Why don’t the memory usage numbers from Task Manager and vSphere match?

This question comes up a lot. Windows Admins and DBAs see one number in Task Manager and the VMware Admins see another number in vSphere. And often the VMware Admins want to reduce the amount of memory that the server has available because of the memory utilization number. Here we see two screenshots from a server at a client’s site. One from task manager and one from vSphere.

TaskManager     vSphere

You can see that according to vSphere the VM is using about 37 Gigs of it’s memory, when the host has 60 Gigs allocated.  Looking at Task Manager we see that all the memory is in use (43 Gigs with Windows saying that 18 Gigs is available).  When I look at the PLE for this server, the number is shockingly slow, just 44 seconds (the server is a replication distributor so that actually makes sense).  But we can still see a major disparity in the numbers between Task Manager and vSphere.

So who’s right?

That’s the problem, they both are.

Task Manager is right because that’s the amount of RAM in use within the OS.  vSphere is also right because it’s showing the amount of memory which has been recently used (I’m not really sure what recently actually means in this instance).  The problem is that the vSphere number isn’t measuring things in a way that makes sense for a database server (SQL, Oracle, DB2, MySQL, etc.).

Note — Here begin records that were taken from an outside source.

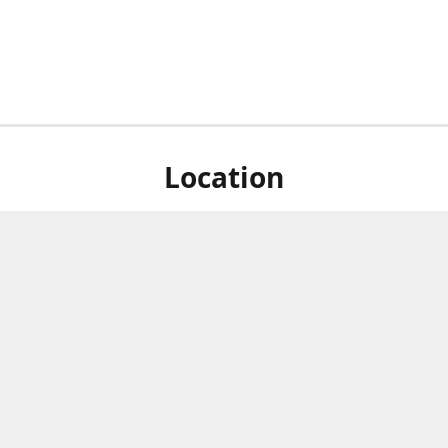
Location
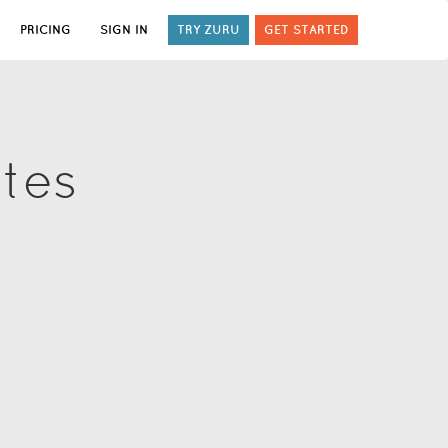
PRICING
SIGN IN
TRY ZURU
GET STARTED
ates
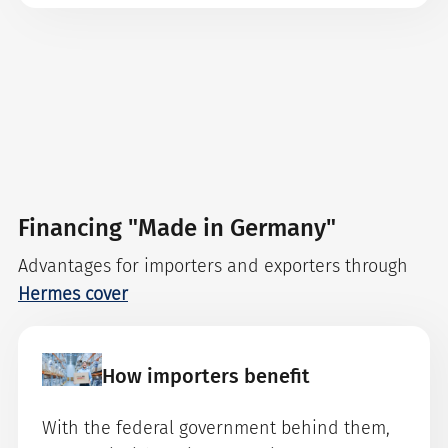
Financing "Made in Germany"
Advantages for importers and exporters through
Hermes cover
How importers benefit
With the federal government behind them,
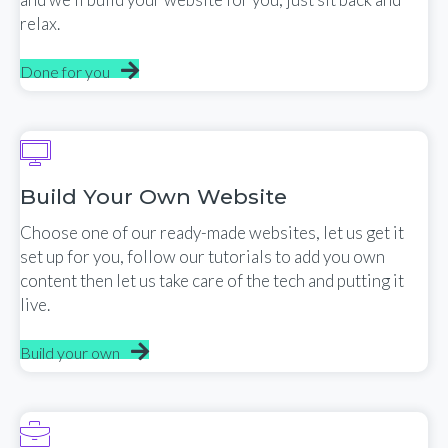
relax.
Done for you
Build Your Own Website
Choose one of our ready-made websites, let us get it
set up for you, follow our tutorials to add you own
content then let us take care of the tech and putting it
live.
Build your own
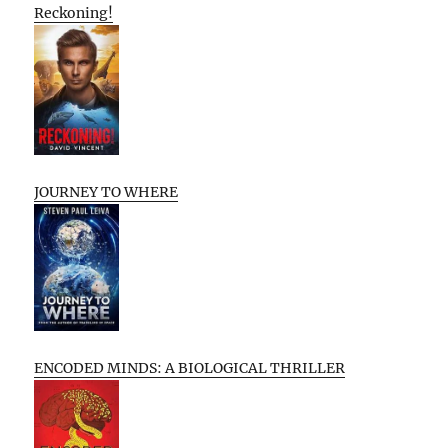
Reckoning!
JOURNEY TO WHERE
ENCODED MINDS: A BIOLOGICAL THRILLER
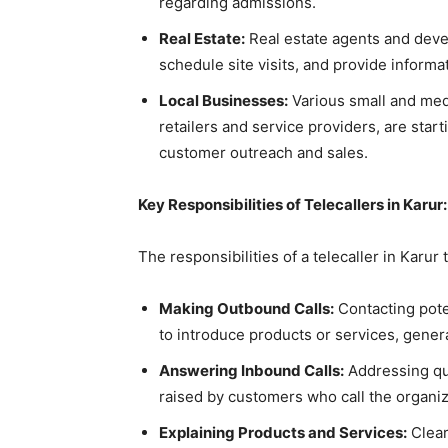
regarding admissions.
Real Estate:
Real estate agents and devel
schedule site visits, and provide informa
Local Businesses:
Various small and med
retailers and service providers, are start
customer outreach and sales.
Key Responsibilities of Telecallers in Karur:
The responsibilities of a telecaller in Karur 
Making Outbound Calls:
Contacting pote
to introduce products or services, gene
Answering Inbound Calls:
Addressing que
raised by customers who call the organi
Explaining Products and Services:
Clear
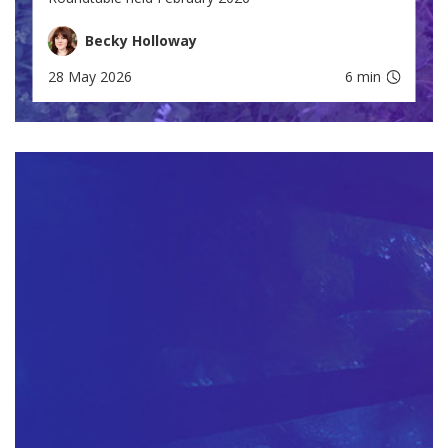
Becky Holloway
28 May 2026
6 min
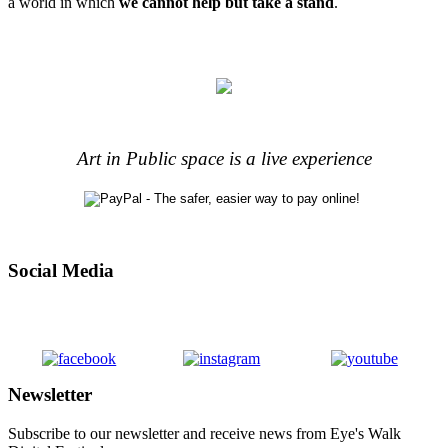
a world in which
we cannot help but take a stand
.
Art in Public space is a live experience
Social Media
Newsletter
Subscribe to our newsletter and receive news from Eye's Walk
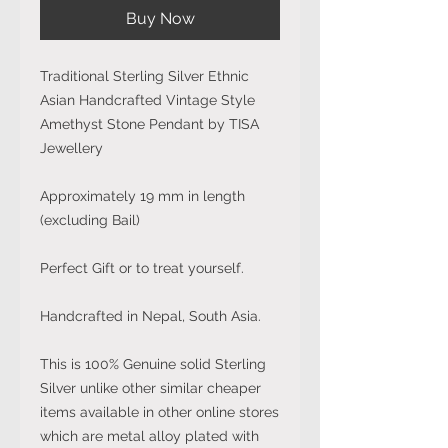
Buy Now
Traditional Sterling Silver Ethnic
Asian Handcrafted Vintage Style
Amethyst Stone Pendant by TISA
Jewellery
Approximately 19 mm in length
(excluding Bail)
Perfect Gift or to treat yourself.
Handcrafted in Nepal, South Asia.
This is 100% Genuine solid Sterling
Silver unlike other similar cheaper
items available in other online stores
which are metal alloy plated with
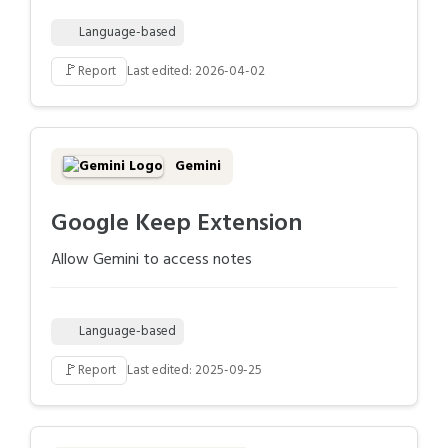
Language-based
🚩
Report
Last edited: 2026-04-02
Gemini
Google Keep Extension
Allow Gemini to access notes
Language-based
🚩
Report
Last edited: 2025-09-25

Database platforms store data in memory in order to make that data available for use as needed without hitting the disks again.  Just because that data hasn’t been used in an hour (well outside what VMware considers to be “Active”) doesn’t mean that the data should be purged from RAM forcing the database to read the page back from the disk.  After all RAM is cheap, and high speed disk isn’t.  If the VM admin forces the amount of RAM to be lowered they aren’t allowed to then complain that SQL is pushing the disks harder, because that is exactly what will happen.

The Active Guest memory value is useful for servers running IIS, application servers, etc.  For SQL Server it’s useless as databases manage their memory much differently than most other applications.  The VM admins are going to need to start trusting that when the DBAs request 64 Gigs of RAM that they actually know what they are talking about.